Cultivation of Mycoplasma and Ureaplasma
المؤلف:
Patricia M. Tille, PhD, MLS(ASCP)
المصدر:
Bailey & Scotts Diagnostic Microbiology
الجزء والصفحة:
13th Edition , p531-533
2025-09-21
523
In general, the medium for mycoplasma isolation contains a beef or soybean protein with serum, fresh yeast extract, and other factors. As a result of the slow growth of these organisms, the medium must be selective to prevent overgrowth of faster-growing organisms that may be present in a clinical sample. Culture media and incubation conditions for these organisms are summarized in Table 1. Culture methods for M. pneumoniae, U. urealyticum, and M. hominis are provided on the Evolve site in Procedures 1, 2, and 3, respectively.

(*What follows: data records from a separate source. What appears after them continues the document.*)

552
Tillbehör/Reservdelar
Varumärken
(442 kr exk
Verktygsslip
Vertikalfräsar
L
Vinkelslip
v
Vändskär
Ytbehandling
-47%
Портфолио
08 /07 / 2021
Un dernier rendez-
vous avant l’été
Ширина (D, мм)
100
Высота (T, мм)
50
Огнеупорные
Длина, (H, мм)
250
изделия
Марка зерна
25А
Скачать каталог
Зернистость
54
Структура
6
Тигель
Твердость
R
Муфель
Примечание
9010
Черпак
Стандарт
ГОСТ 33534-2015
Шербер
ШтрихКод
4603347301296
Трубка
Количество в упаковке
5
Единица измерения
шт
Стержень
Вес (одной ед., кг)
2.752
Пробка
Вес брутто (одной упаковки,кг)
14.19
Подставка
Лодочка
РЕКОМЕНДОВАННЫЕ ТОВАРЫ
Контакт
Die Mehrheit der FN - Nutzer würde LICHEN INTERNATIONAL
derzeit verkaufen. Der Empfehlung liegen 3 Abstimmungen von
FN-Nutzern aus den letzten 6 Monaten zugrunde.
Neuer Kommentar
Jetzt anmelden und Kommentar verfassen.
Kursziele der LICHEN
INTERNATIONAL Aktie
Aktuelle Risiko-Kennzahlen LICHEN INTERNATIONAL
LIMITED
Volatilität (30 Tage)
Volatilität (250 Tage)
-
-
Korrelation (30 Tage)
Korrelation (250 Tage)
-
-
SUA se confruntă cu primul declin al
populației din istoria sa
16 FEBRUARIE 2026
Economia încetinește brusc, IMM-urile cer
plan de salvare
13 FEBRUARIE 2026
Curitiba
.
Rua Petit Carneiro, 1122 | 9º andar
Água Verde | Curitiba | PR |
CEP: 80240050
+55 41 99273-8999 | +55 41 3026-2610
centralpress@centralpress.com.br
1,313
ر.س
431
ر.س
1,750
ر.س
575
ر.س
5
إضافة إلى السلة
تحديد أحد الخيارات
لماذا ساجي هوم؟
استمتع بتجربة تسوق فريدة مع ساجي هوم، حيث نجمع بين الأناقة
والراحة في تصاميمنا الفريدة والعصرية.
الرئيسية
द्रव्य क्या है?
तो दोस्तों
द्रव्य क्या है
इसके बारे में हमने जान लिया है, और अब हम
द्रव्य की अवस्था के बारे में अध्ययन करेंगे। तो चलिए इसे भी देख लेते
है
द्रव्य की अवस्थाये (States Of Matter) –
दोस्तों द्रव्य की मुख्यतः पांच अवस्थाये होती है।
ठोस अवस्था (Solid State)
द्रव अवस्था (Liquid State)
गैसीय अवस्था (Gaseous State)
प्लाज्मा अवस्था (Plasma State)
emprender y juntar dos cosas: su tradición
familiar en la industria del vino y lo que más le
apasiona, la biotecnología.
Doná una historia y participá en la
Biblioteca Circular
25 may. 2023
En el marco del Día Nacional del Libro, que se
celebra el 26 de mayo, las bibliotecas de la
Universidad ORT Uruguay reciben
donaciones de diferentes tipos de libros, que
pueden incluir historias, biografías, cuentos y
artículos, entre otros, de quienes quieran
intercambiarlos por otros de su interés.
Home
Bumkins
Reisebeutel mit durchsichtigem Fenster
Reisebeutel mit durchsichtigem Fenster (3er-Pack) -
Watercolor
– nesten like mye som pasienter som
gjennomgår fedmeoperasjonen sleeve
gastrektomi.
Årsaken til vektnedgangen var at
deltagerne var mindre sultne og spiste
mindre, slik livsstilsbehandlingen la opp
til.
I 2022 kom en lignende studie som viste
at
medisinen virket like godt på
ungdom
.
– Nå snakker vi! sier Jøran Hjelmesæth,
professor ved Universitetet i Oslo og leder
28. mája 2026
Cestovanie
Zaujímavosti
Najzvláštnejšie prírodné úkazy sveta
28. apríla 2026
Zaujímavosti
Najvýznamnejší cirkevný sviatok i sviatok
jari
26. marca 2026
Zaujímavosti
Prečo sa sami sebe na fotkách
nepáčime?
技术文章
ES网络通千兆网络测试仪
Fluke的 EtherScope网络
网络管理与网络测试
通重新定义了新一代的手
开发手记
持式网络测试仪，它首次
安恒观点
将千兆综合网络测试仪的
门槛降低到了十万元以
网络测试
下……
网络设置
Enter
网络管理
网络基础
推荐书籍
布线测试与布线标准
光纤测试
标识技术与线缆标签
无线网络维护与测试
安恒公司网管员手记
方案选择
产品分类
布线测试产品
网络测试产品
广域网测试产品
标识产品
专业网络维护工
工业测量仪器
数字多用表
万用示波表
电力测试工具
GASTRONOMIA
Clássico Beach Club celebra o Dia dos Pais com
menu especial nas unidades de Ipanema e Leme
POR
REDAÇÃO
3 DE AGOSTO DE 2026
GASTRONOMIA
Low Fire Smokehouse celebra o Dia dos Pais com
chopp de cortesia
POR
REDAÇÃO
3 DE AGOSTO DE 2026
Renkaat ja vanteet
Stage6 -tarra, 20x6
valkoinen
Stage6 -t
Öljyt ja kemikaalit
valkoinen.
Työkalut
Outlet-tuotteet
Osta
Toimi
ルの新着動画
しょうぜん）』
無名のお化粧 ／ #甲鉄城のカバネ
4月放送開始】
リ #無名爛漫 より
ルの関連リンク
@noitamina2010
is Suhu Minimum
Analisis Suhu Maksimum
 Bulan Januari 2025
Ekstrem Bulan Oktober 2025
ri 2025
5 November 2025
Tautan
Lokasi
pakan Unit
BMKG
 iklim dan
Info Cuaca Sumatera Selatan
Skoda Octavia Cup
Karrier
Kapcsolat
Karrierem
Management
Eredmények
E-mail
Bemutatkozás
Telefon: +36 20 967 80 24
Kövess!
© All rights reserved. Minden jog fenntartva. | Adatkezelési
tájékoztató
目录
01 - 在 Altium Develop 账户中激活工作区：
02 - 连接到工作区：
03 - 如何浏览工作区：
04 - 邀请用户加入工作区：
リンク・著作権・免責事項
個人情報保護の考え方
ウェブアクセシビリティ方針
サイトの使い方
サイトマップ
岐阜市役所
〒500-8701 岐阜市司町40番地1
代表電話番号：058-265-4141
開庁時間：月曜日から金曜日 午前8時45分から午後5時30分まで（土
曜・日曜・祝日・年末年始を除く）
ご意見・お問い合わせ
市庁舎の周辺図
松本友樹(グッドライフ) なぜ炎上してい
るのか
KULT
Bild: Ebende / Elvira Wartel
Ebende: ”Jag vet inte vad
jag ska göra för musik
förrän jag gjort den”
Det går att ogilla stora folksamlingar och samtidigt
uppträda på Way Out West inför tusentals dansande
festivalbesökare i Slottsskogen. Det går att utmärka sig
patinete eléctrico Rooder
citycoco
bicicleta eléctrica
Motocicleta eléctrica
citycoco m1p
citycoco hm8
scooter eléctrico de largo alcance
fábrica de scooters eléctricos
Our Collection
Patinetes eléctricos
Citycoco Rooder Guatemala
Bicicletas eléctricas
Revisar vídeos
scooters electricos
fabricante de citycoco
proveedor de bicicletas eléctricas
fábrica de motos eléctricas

The quality control of the growth media with a fastidious isolate is of great importance.
Table1. Cultivation of Mycoplasma pneumoniae, Ureaplasma spp., and M. hominis
PROCEDURE 1 Isolation of Mycoplasma Pneumoniae
PROCEDURE 2 Isolation of Ureaplasma urealyticum
PROCEDURE 3 Isolation of Mycoplasma hominis
For the most part, the different metabolic activity of the mycoplasmas for different substrates is used to detect their growth. Glucose (dextrose) is incorporated into media selective for M. pneumoniae, because this mycoplasma ferments glucose to lactic acid; the resulting pH change is then detected by a color change in a dye indica tor. Similarly, urea or arginine can be incorporated into media to detect U. urealyticum and M. hominis, respectively (Table 2). If a color change—that is, a pH change—is detected, a 0.1- to 0.2-mL aliquot is immediately subcultured to fresh broth and agar media.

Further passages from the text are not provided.